AIM OF THE TASK:
Note how many lines in the entries contain the string "viện", then give that number and nothing else.

Extracted page text data:
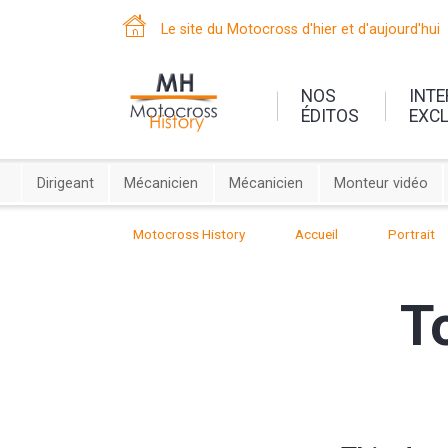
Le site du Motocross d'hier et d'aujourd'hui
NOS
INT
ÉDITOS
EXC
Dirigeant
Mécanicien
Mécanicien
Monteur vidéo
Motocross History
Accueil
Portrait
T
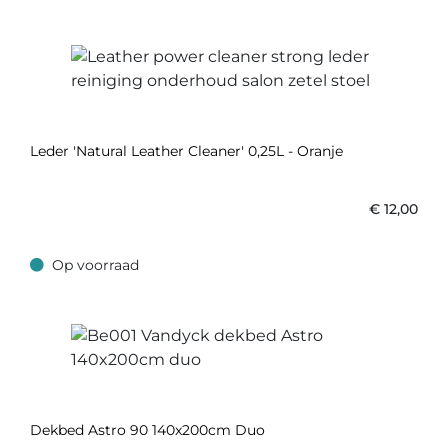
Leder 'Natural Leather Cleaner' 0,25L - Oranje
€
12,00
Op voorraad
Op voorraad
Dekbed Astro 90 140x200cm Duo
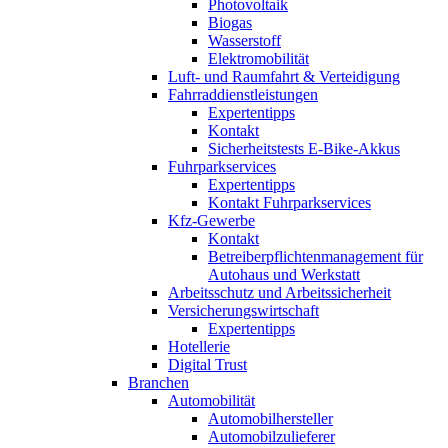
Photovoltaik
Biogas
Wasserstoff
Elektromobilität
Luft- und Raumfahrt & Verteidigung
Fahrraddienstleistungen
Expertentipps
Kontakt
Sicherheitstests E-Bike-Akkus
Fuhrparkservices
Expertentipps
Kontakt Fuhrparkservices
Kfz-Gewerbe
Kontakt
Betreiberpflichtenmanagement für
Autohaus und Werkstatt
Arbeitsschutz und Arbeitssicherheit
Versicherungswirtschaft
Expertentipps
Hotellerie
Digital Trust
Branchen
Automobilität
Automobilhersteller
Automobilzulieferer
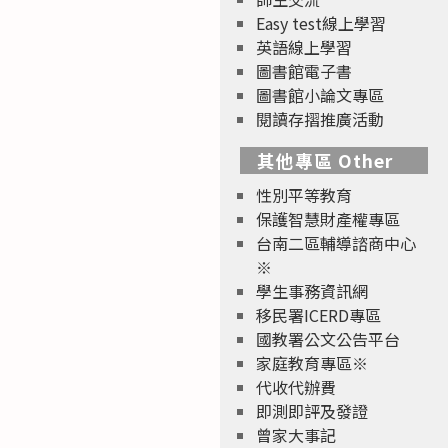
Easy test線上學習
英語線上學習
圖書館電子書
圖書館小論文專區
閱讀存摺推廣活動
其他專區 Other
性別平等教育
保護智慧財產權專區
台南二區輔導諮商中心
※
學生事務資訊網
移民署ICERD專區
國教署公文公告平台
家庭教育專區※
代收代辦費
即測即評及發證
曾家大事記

---

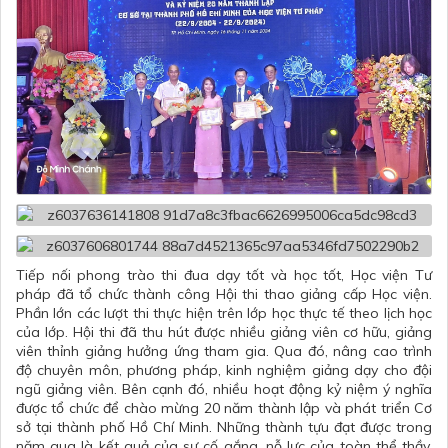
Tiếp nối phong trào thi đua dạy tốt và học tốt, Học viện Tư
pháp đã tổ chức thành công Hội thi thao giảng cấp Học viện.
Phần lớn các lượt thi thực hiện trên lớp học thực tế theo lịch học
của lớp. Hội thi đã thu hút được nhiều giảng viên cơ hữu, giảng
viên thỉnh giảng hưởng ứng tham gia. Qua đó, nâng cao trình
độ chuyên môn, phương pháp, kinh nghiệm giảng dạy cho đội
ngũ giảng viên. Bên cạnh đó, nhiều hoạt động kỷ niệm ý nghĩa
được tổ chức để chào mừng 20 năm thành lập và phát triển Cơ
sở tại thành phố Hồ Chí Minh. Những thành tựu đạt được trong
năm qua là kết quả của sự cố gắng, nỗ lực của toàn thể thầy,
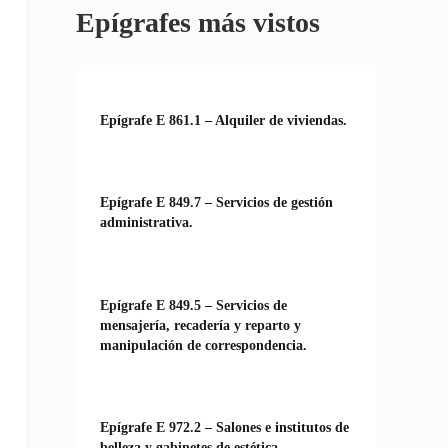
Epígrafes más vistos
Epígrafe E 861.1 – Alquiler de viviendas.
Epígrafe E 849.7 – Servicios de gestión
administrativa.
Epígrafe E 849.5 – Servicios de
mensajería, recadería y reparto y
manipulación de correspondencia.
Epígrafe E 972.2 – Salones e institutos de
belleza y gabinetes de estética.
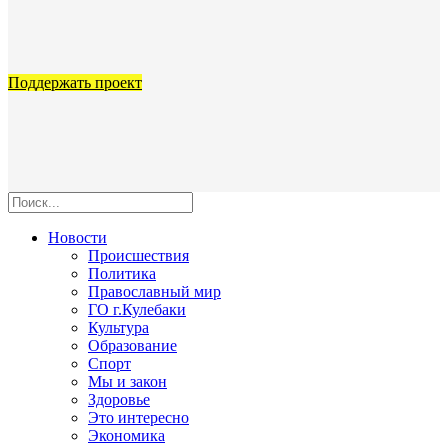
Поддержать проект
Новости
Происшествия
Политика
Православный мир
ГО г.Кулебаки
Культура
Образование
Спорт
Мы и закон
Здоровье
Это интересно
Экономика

RESULT:
2